調剤薬局で患者さんによく質問される「風邪薬を飲んだ後のお酒」「便秘薬に牛乳の飲み合わせ」

風邪薬を飲んだ後のお酒は要注意


普段からお酒好きな人にありがちなのですが、風邪気味なので早く寝てしまおうと風邪薬を飲んだ後に、寝酒を。するといつもより早く酔いが回り胸がムカムカしてきてあまりの気持ち悪さに耐えられずに吐いてしまうというケース。

これはアルコールにより副作用が強くなったのが原因です。アルコールはそれ自体にも中枢神経抑制作用がありますし、肝臓で薬が代謝されるときにも薬の効き目や強くなるなどさまざまな作用をもたらします。

日本人より2~3倍もアスピリンを使用する外国人では風邪薬とお酒の組み合わせによって消化管出血を起こした例があります。もちろんアスピリン以外の成分が入った風邪薬を飲む場合もアルコールは避けたいものです。

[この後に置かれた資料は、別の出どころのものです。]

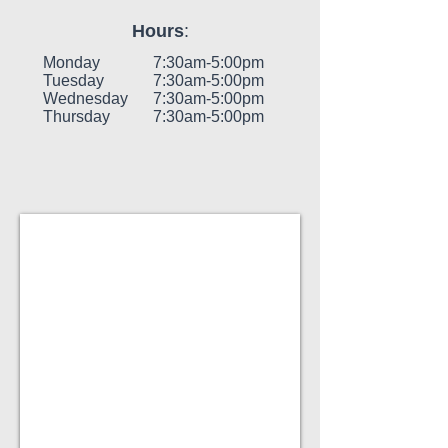
Hours
:
Monday
7:30am-5:00pm
Tuesday
7:30am-5:00pm
Wednesday
7:30am-5:00pm
Thursday
7:30am-5:00pm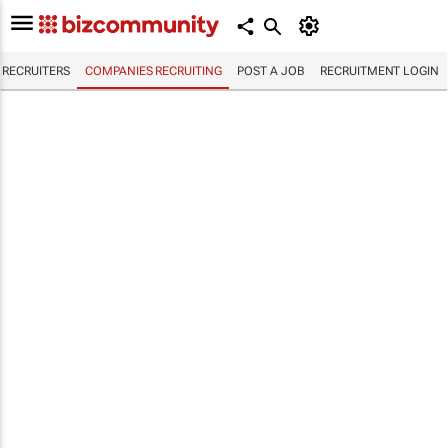
RECRUITERS
COMPANIES RECRUITING
POST A JOB
RECRUITMENT LOGIN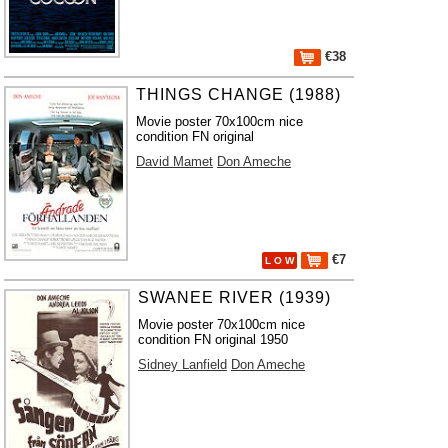
€38
THINGS CHANGE (1988)
Movie poster 70x100cm nice
condition FN original
David Mamet
Don Ameche
€7
L O W
SWANEE RIVER (1939)
Movie poster 70x100cm nice
condition FN original 1950
Sidney Lanfield
Don Ameche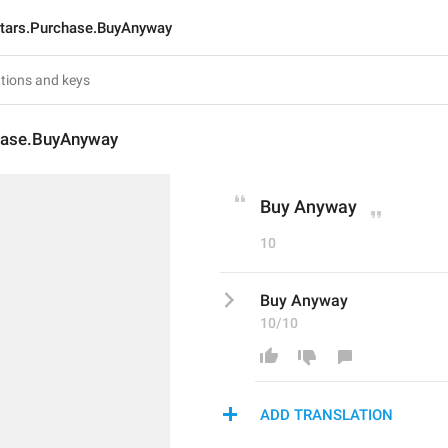
tars.Purchase.BuyAnyway
hase.BuyAnyway
Buy Anyway
10
Buy Anyway
10/10
ADD TRANSLATION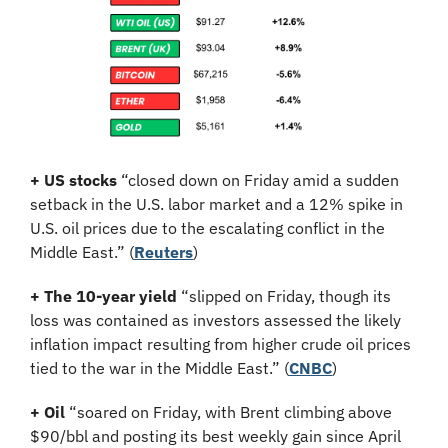
+ US stocks 
“closed down ​on Friday amid a sudden 
setback in the U.S. labor market and a 12% spike in 
U.S. oil ‌prices due to the escalating conflict in the 
Middle East.”
(
Reuters
)
+ The 10-year yield 
“slipped on Friday, though its 
loss was contained as investors assessed the likely 
inflation impact resulting from higher crude oil prices 
tied to the war in the Middle East.” (
CNBC
)
+ Oil
 “soared on Friday, with Brent climbing above 
$90/bbl and posting its best weekly gain since April 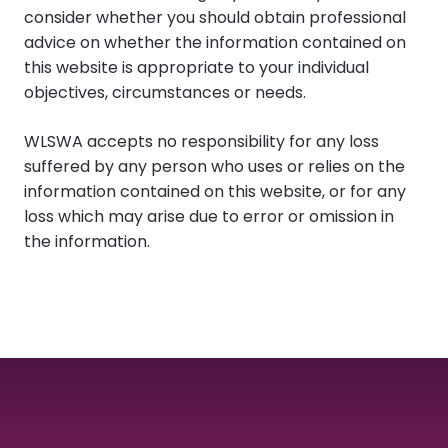
consider whether you should obtain professional
advice on whether the information contained on
this website is appropriate to your individual
objectives, circumstances or needs.
WLSWA accepts no responsibility for any loss
suffered by any person who uses or relies on the
information contained on this website, or for any
loss which may arise due to error or omission in
the information.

また普段から大量にアルコールを飲んでいると薬の作用が正しく現れなかったり副作用が強まったりすることもあります。普段からお酒を飲んでいる人の場合、アセトアミノフェン系の風邪薬を飲むとアルコールによって肝毒性をもつ成分への代謝が促進され肝機能障害を引き起こす恐れがあるので注意が必要です。

甘いおやつが頭痛のタネになる


熱いお茶を飲みながら大好きなアンドーナツを頭痛が・・・いつも頭痛のときに飲んでいる薬を飲み、すぐに薬が効くだろうと思ったのにその日に限ってとお悩みの方は結構います。

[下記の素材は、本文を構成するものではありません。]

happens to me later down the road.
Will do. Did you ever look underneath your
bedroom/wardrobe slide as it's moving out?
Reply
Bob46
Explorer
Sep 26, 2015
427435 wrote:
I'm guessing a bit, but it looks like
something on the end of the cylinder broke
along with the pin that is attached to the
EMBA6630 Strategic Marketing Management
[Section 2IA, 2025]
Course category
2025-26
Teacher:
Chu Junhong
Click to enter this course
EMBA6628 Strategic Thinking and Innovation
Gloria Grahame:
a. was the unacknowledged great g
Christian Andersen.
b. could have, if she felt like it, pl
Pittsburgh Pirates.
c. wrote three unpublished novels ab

総合感冒薬や頭痛薬などに配合されているアセトアミノフェンは糖分とくっつきやすいため、甘いものと一緒に摂取すると吸収が遅れてしまいます。

でんぷんたっぷりのアンドーナツを食べていたためなかなか薬が効かなかったのです。アセトアミノフェンが配合された薬を飲む場合、あんこがたっぷり入った和菓子やごはん、麺類、パンなど炭水化物が主な食品は控えめにしたほうが良いのですね。なお、薬の効きが遅いからといって自分で勝手に用量を増やして飲むのはもちろん禁止。用量は必ず守らせましょう。

便秘薬に牛乳は実際どうなのか


便秘に頭を悩ます方はおなかが張って苦しいので朝冷たい牛乳で便秘薬を飲むというケースも。ところが2日経っても思っていたような効果は現れない。便秘薬はもちろん、冷たい牛乳も便秘解消に役立つことがあると思っていたのに、、、とお困りの人もいるようです。

これは牛乳により胃酸が中和され、薬の溶けるタイミングが狂ったことが原因です。A子さんの便秘薬に配合されていたビサコジルという成分は大腸を刺激して腸の働きを促す働きがあります。

したがって胃や小腸をそのまま通過して大腸で初めて溶けるように工夫されているのです。ところが牛乳と一緒に飲むと胃酸を中和するため、本来大腸で溶けるはずの薬が胃で溶けてしまうことがあるのです。

つまり薬に施されたせっかくの工夫が台無しになり期待するような効果が出ず不快な症状も出るということになるのです。

便秘薬を飲む時間にも注意が必要で、薬を飲んでからも大腸に届くまで6~8時間かかるので、そのタイミングを見計らって飲むと良いでしょう。便秘薬の用法で「就寝前に飲む」とされるのは、朝排便することを前提に計算しているのです。